If you haven’t seen this yet, Google is planning to require mandatory developer identity verification for all Android apps, including apps distributed outside the Play Store, taking effect September 2026. This affects every independent and open source Android developer directly.
This is not just about the Play Store. After September 2026, on any certified Android device, applications from unverified developers will be blocked by default. The only proposed bypass, the “advanced flow”, exists only as a blog post and has not appeared in any beta, dev preview, or canary release.
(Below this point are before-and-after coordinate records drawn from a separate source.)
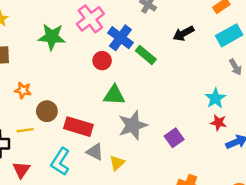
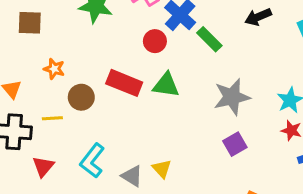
gray star: (133, 125) -> (232, 97), moved
red rectangle: (78, 127) -> (124, 83), moved
gray triangle: (95, 152) -> (132, 176), moved
yellow triangle: (117, 163) -> (162, 169), turned -35

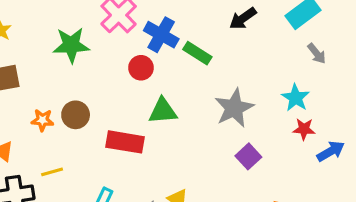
red rectangle: (124, 83) -> (125, 142), moved
brown circle: (81, 97) -> (76, 115), moved

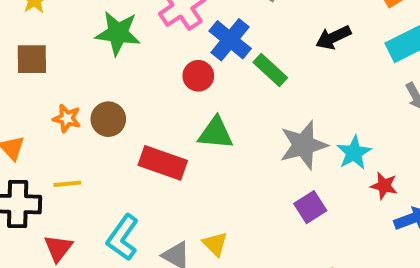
cyan star: (296, 98) -> (354, 153), moved

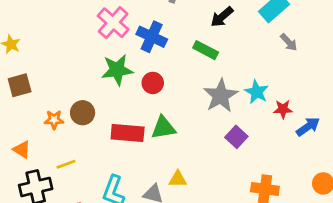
green star: (118, 33) -> (117, 70), moved
green rectangle: (270, 70) -> (206, 50), moved
red circle: (198, 76) -> (153, 83), moved
green triangle: (216, 133) -> (163, 128), moved
yellow triangle: (215, 244) -> (178, 179), turned -30

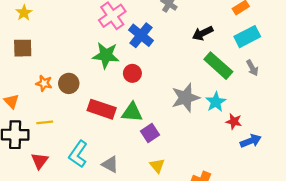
green rectangle: (206, 50) -> (218, 66), moved, size x1.4
purple square: (236, 137) -> (150, 133), moved
yellow triangle: (178, 179) -> (157, 166), moved, turned 35

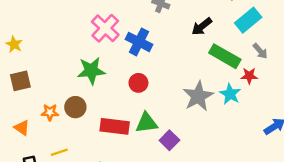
green star: (106, 55) -> (91, 71), moved
orange triangle: (11, 101) -> (22, 128), moved
red star: (234, 121) -> (249, 76), moved

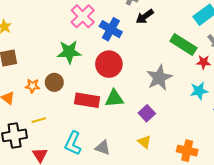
black arrow: (202, 26) -> (145, 17), moved
red circle: (138, 83) -> (109, 64), size x1.6
cyan star: (230, 94) -> (199, 91), moved, turned 30
purple square: (169, 140) -> (147, 113), moved

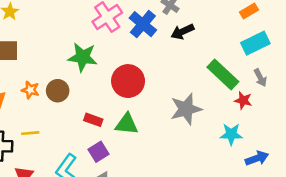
blue cross: (111, 29) -> (143, 24), moved
red rectangle: (87, 100) -> (93, 120), size x0.6
purple square: (147, 113) -> (98, 152), moved

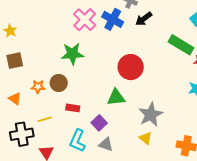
red circle: (128, 81) -> (131, 67), moved
gray star: (186, 109) -> (151, 115), moved
red rectangle: (93, 120) -> (73, 108), moved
No one outside Google has seen it.
The community has been fighting back at keepandroidopen.org:
- Read the full breakdown of what this means
- Sign the open letter (organisations only)
- Contact your national regulators — contacts listed by country on the site
- Add the countdown banner to your project
September 2026 is closer than it looks. The time to push back is now.


I don’t get it… Google‘s main appeal over Apple is that you can install anything on Android. It runs worse, is less stable and sometimes just does dumb stuff. That’s like if Nintendo would get rid of Mario/Pokémon
Android’s own appeal probably died somewhere in 2013 or 2014, but it has always kept strong for a very simple reason: phone prices. You could either pay 700 dollars for an iphone, or 200 for an android
That was it before they got a solid fanbase. Now the main appeal is that they are mostly cheaper phones.
Cheaper, but not by far:
You are taking the flagship phones. If you want a simple, functional phone, you can find some decent ones for a price as low as 200€
Indeed, since the company behind Android+PlayServices also sells phones running Android+PlayServices. But aside from this it’s on me for reading something that was not written.
Why make this a table instead of a list?
I just love having to scroll horizontally to read a comment.
I don’t think that’s really the main appeal, honestly. The main appeal is just that it isn’t Apple. And were I someone who didn’t care about the installation of third-party applications, I wouldn’t be running to buy an iPhone. Android is just plain more customizable and if you need a quality of life feature, you’re probably going to find some way to have it.
Yes.
I used to feel that way about stock Android, but the really useful apps dried up on Google Play a few years back.
Discovering F-Droid brought back the joy of customizing Android, for me.
My conclusions:
I’m not sure what Google has done to alienate the folks writing quality free apps, but whatever it is, most of them are only on F-Droid, already.
This feels like Google is just shutting the door on the walled garden they’ve been building for awhile.
Except now that feature is locked
You can get an iPhone at around 500$. Below that price, sure, Android is good. But once you reach the price at which you could get an iPhone, why not get one in the first place? Android isn’t more customizable in this day and age than iPhone.
Besides custom launchers and icons, the only thing that comes to my mind is custom WhatsApp messaging sound.